Both seizures and AEDs can severely impact the brain, cognitively and developmentally. In children, polytherapy with three or more AEDs should be avoided because the potential damage from the combination of many AEDs could be greater than that caused by the seizures themselves and likely outweighs the benefits of treatment, particularly when the manifestations are not so frequent. A large body of evidence now indicates that the improvements to patient outcome and quality of life do not warrant incurring the increased risks associated with polytherapy, particularly in young children [24]. For childhood focal seizures, first-line monotherapy recommended. Alternative monotherapy includes carbamazepine or valproate, and as coadjuvant therapy [27].

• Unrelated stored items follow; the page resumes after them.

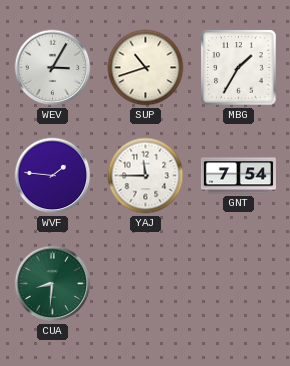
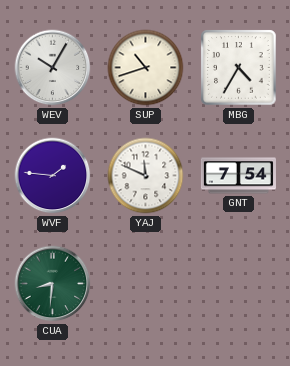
WEV: 3:05 -> 10:05
MBG: 1:35 -> 4:35
YAJ: 11:45 -> 11:49
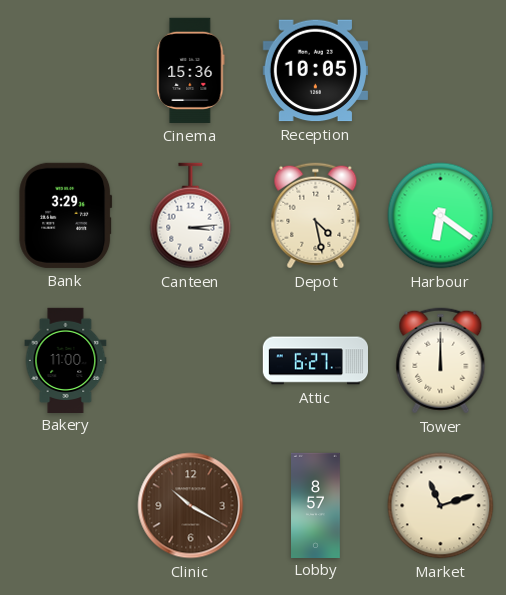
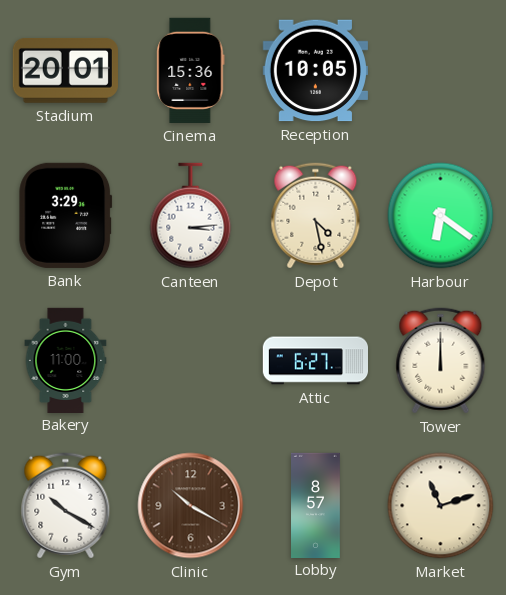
Stadium: none -> 20:01
Gym: none -> 10:20
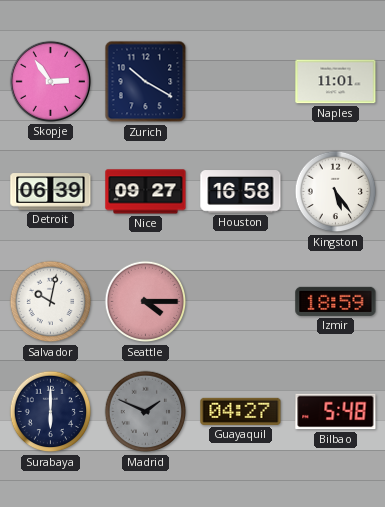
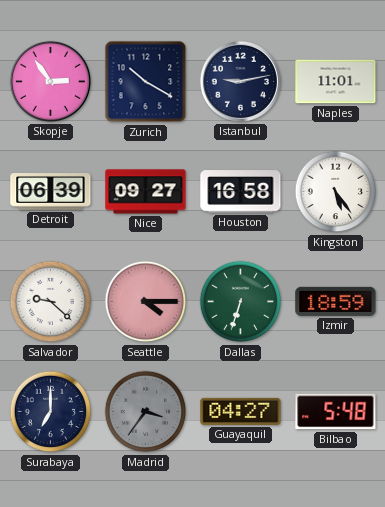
Istanbul: none -> 9:13
Salvador: 10:02 -> 9:22
Dallas: none -> 6:33
Surabaya: 6:00 -> 7:00
Madrid: 1:49 -> 3:36
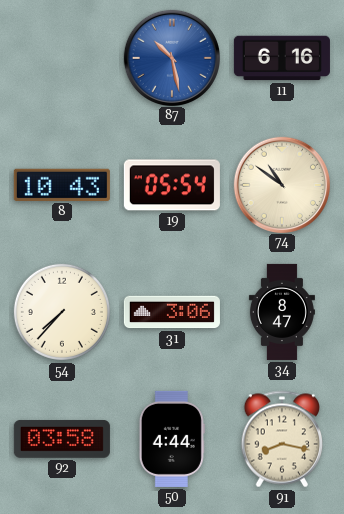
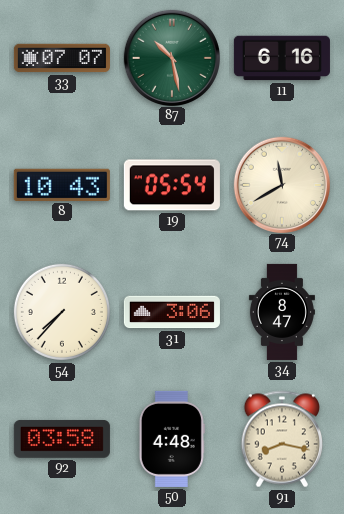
33: none -> 07:07
87 dial: blue -> green
74: 10:51 -> 11:40
50: 4:44 -> 4:48
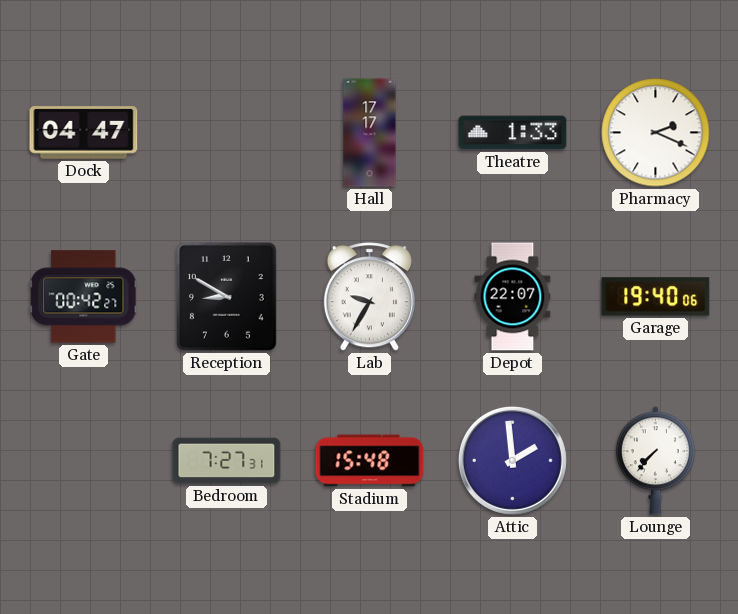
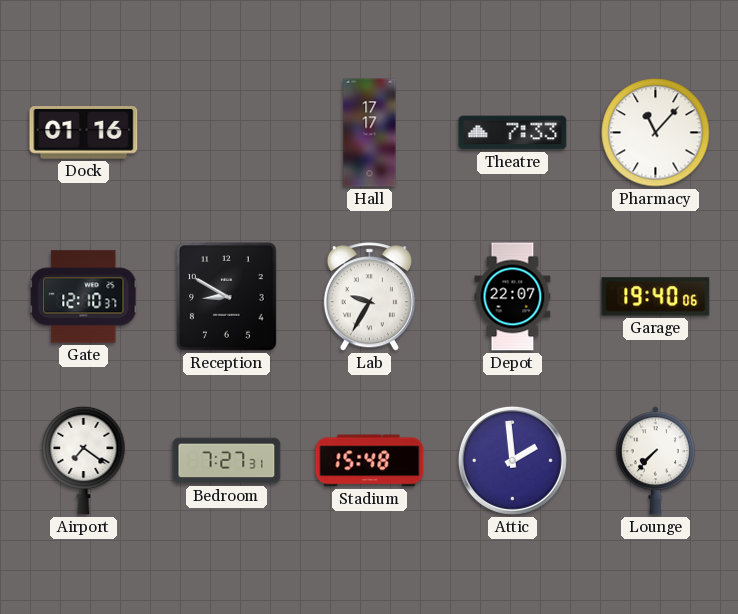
Dock: 04:47 -> 01:16
Theatre: 1:33 -> 7:33
Pharmacy: 2:19 -> 11:07
Gate: 00:42 -> 12:10
Airport: none -> 7:21
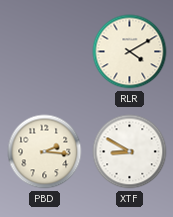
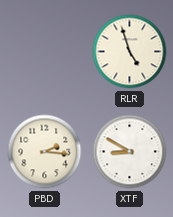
RLR: 4:10 -> 4:57
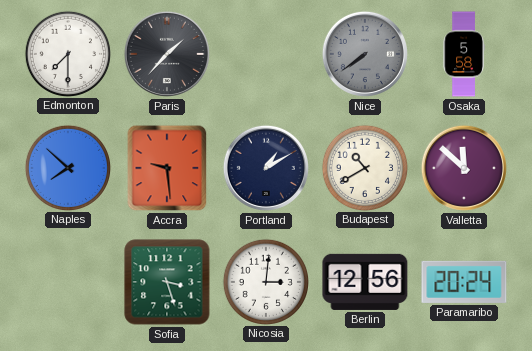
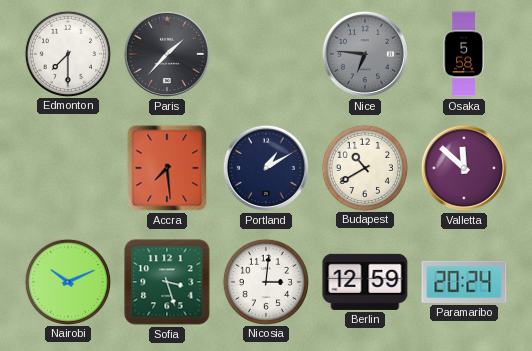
Nice: 7:39 -> 6:46
Naples: 7:52 -> none
Accra: 9:29 -> 7:29
Nairobi: none -> 10:11
Berlin: 12:56 -> 12:59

3.4.   Autistic spectrum disorders

The etiology of ASD involves complex interactions of immunological, genetic and environmental factors [28]; thus, the use of AEDs is debated and is different case for case. ASD can also be divided into both idiopathic and non-idiopathic (syndromal) forms. Syndromal forms of ASD are characterized by an identified genetic cause and include Prader-Willi Syndrome (PWS), Tuberous-Sclerosis Complex (TSC), Angelman Syndrome and Fragile X syndrome. By studying treatments in established subetaoups of ASD, we will define the therapeutics response before applying it to a larger diversified population [29]. Endocannabinoids and Ketogenic [11],[12],[29] diet began a more conventional therapy in these children, although more study need to be done to specify this matter.